Os investidores tecnológicos e potenciais importadores dizem-se inseguros com negócios em Portugal. Aqui reina o “quero, posso e mando”, não mais sob um único político, ou banqueiro até agora sem a sentença final. Agora os cartéis mandam e as agências falam, mas nada fazem.

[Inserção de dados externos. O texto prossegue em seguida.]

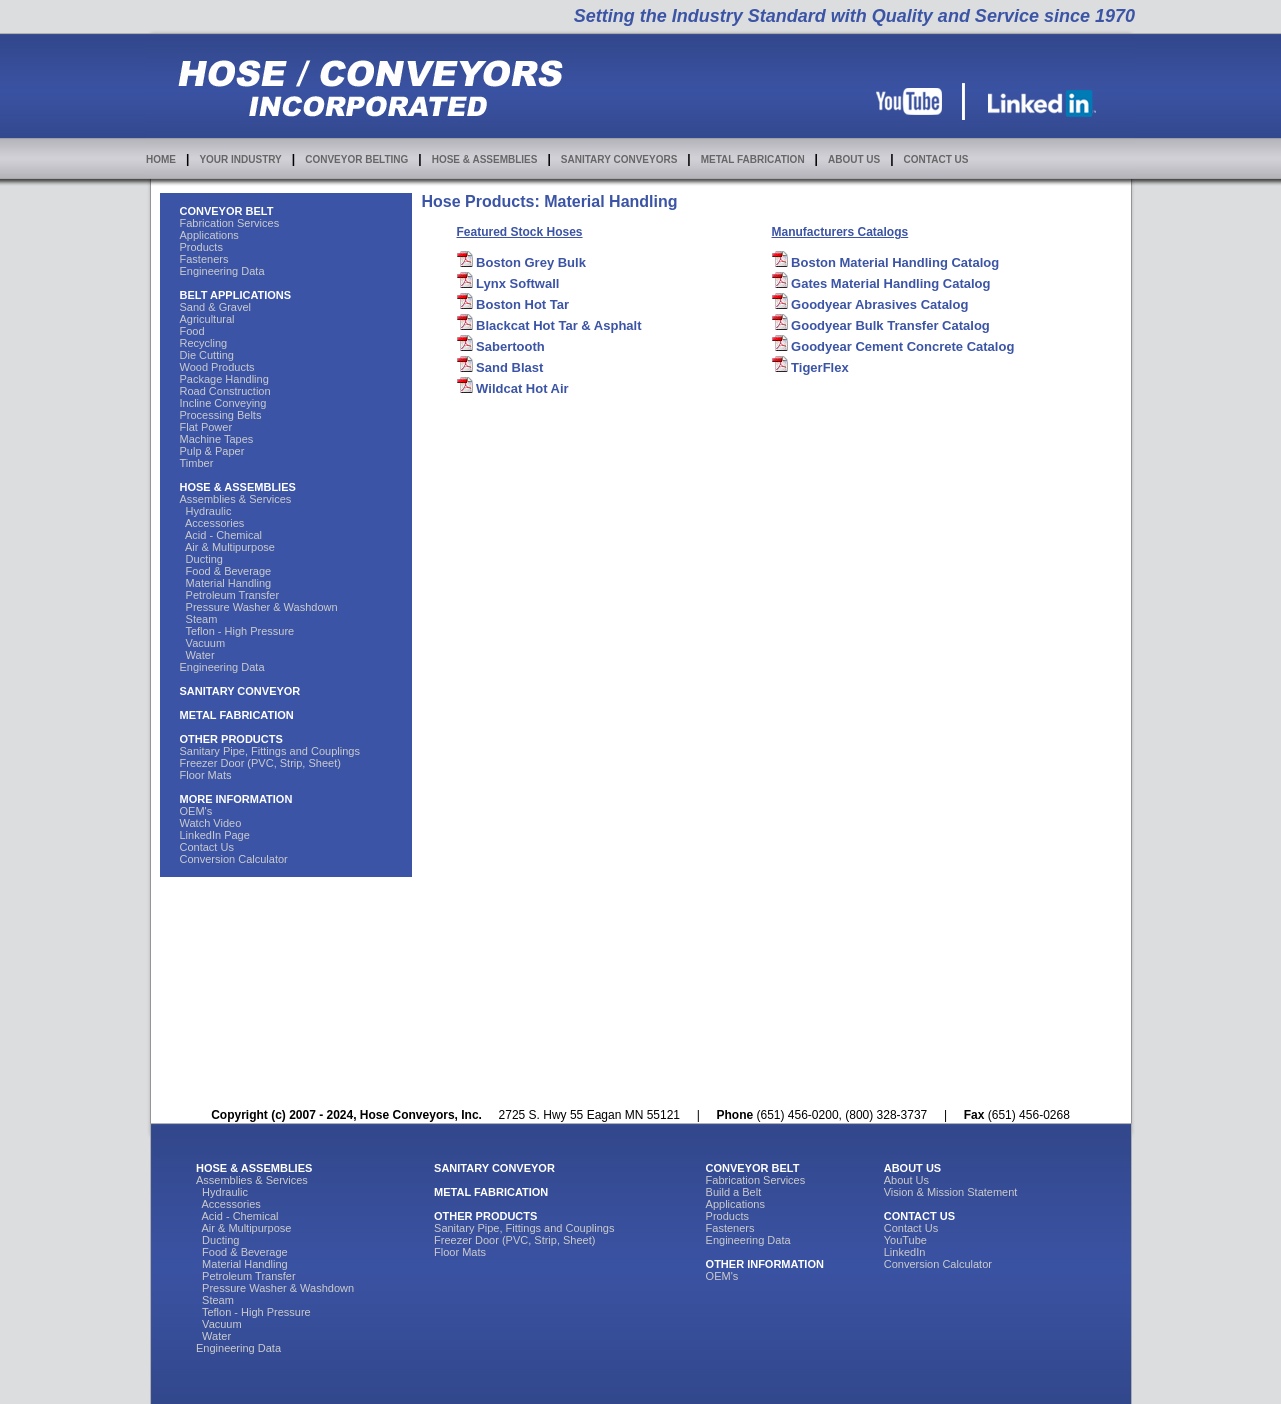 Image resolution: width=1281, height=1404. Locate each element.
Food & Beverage (226, 571)
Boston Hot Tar (513, 304)
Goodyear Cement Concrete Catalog (893, 346)
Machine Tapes (217, 439)
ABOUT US (854, 159)
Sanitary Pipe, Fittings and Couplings (270, 751)
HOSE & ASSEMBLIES (485, 159)
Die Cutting (207, 355)
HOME (161, 159)
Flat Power (206, 427)
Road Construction (225, 391)
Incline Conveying (223, 403)
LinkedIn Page (215, 835)
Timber (197, 463)
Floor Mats (206, 775)
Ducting (201, 559)
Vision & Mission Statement (951, 1192)
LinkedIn (905, 1252)
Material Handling (226, 583)
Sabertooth (501, 346)
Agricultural (207, 319)
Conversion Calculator (234, 859)
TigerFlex (810, 367)
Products (201, 247)
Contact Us (207, 847)
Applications (209, 235)
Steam (199, 619)
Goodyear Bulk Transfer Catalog (881, 325)
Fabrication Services (230, 223)
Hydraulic (206, 511)
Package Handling (224, 379)
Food (192, 331)
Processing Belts (221, 415)
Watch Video (211, 823)
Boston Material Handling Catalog (886, 262)
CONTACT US (936, 159)
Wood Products (217, 367)
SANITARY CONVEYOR (240, 691)
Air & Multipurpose (227, 547)
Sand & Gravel (216, 307)
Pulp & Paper (212, 451)
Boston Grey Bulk (521, 262)
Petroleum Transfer (230, 595)
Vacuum (203, 643)
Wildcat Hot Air (513, 388)
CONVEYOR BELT (227, 211)
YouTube (905, 1240)
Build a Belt (734, 1192)
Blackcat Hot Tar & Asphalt (549, 325)
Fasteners (204, 259)
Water (197, 655)
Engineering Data (222, 271)
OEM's (196, 811)
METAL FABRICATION (753, 159)
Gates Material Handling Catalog (881, 283)
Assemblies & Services (236, 499)
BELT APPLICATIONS (236, 295)
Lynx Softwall (508, 283)
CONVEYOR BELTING (356, 159)
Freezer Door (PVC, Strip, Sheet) (260, 763)
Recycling (204, 343)
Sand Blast (500, 367)
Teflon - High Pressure (237, 631)
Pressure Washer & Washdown (259, 607)
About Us (906, 1180)
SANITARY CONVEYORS (619, 159)
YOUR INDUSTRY (240, 159)
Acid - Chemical (221, 535)
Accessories (212, 523)
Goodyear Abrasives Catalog (870, 304) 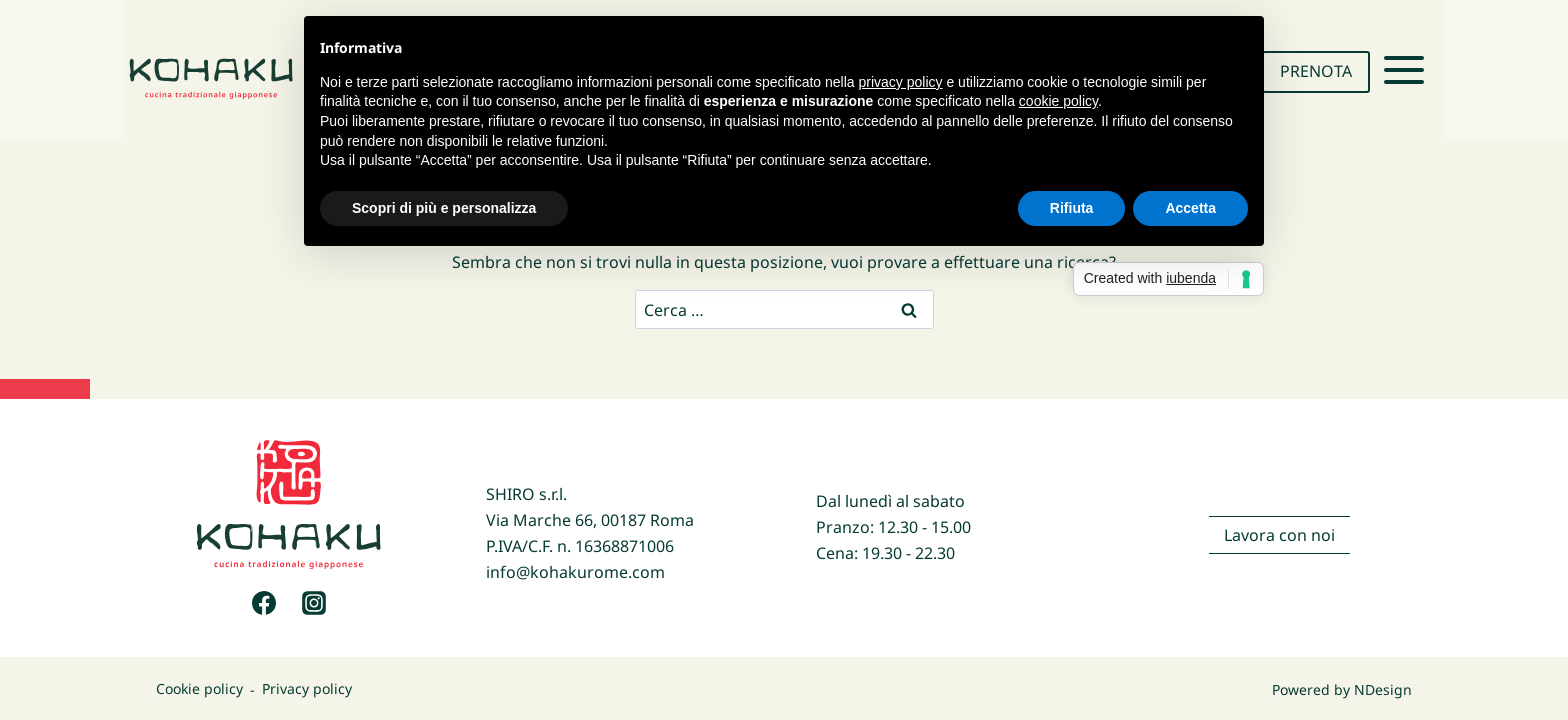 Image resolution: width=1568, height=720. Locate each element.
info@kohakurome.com (575, 572)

Isto espantou dezenas de investidores de alta tecnologia que nos visitaram. Ficaram os que usam fundos que o governo lhes oferece, dizem contratar milhares de técnicos. Mas quem conhece essas empresas afirmam que não chegará a metade. Muitos trarão para cá equipamentos semi-novos, para poderem investir no topo de gama lá. O grande lucro irá para lá. E os nossos esforçados empresários e os que mais nos interessam, ao analisar como o cartel manda em setores básicos, as concessões, têm medo de cá investir.
A crise que se avizinha fez centenas de corporações aumentarem os seus fundos de reserva, em vez de distribuir os lucros. Se o governo não copiar o modelo onde o cidadão tem maioria de votos nas agências, para realmente controlar as concessões, teremos uma crise pior do que a de 2010.